Grech is one of at least 5.5 million people in England waiting for hospital treatment, a powerful symbol of a system in crisis. Almost 390,000 people have been waiting for more than a year, a figure that in the eight years prior to the pandemic at no time exceeded 4,000.

Health leaders urged Chancellor Jeremy Hunt to protect health spending when he delivers the Fall Declaration on November 17. Last month, NHS finance director Julian Kelly revealed that the service was facing a funding black hole of around £7bn next year; services including cancer, mental health and general practice could be affected, he said.

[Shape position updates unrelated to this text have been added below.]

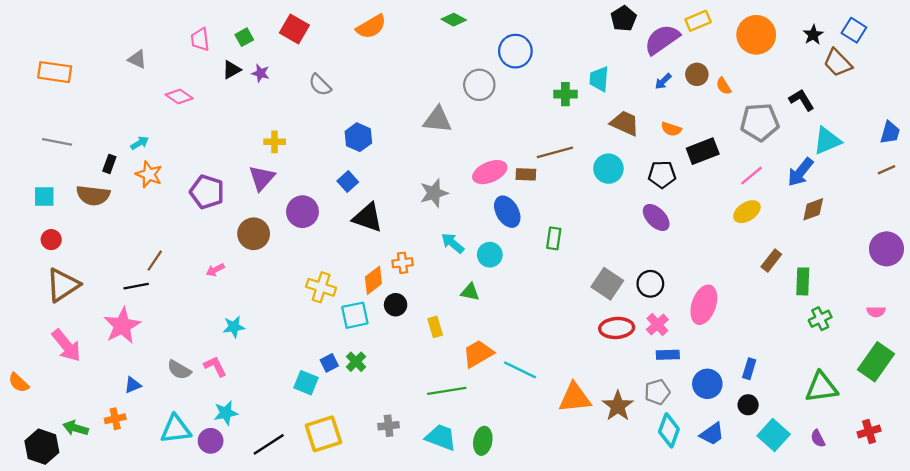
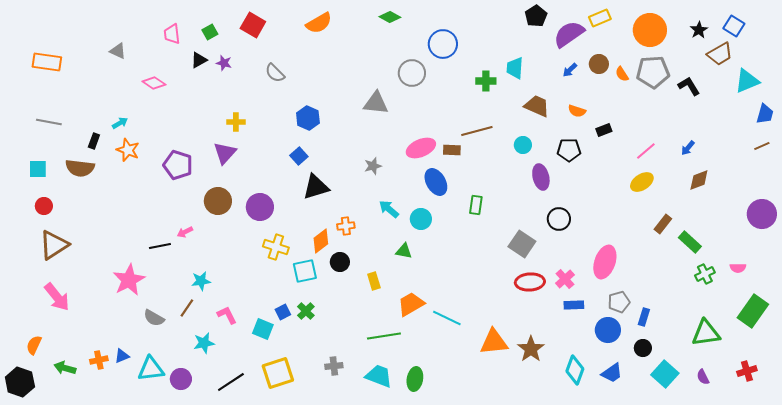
brown trapezoid: (838, 63) -> (720, 54), turned -76
gray pentagon: (760, 122) -> (653, 72), moved
cyan triangle: (827, 141) -> (747, 81), moved
black rectangle: (703, 151) -> (604, 130), size x0.6
cyan circle: (608, 169) -> (523, 145), size x0.7
blue arrow: (800, 172) -> (688, 148), size x0.6
gray star: (434, 193) -> (373, 166), size x0.7
purple circle: (302, 212) -> (260, 207), moved
black triangle: (368, 217) -> (316, 187), turned -36
purple ellipse: (656, 217) -> (541, 177), moved, turned 30
brown line: (155, 261) -> (187, 308), moved
green rectangle: (803, 281) -> (690, 242), turned -50
black circle: (650, 284) -> (559, 219), moved
black line: (136, 286) -> (160, 246), moved
pink semicircle: (876, 312) -> (738, 268), moved
pink star: (122, 326) -> (129, 280), moved
pink L-shape: (215, 366) -> (227, 315), moved
orange semicircle: (19, 383) -> (34, 345), moved, turned 72
blue triangle: (133, 385) -> (122, 356), moved
gray pentagon: (657, 392) -> (619, 302), moved
cyan star: (226, 413) -> (204, 343), moved
black hexagon: (42, 447) -> (20, 382), moved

Jennifer Dixon, chief executive of the Health Foundation, a research organisation, said the pressures on the NHS were the greatest she had seen in her 40-year career.

The last decade, in which the service has felt the scourge of austerity, has “just been so poor that we have not been able to accumulate, in particular, the labor that is needed, but also the capital that can save labor. work and new technologies that will enable the NHS to be even more productive than it is,” added Dixon.

Tyrone Roberts, chief nurse, said hospital staff are wearing thin: “They’re human beings and they get tired” © Asadour Guzelian/FT

If high inflation persists, without additional funding in the Autumn Statement, “the NHS is likely to face three years of falling purchasing power, unprecedented in its history,” it added.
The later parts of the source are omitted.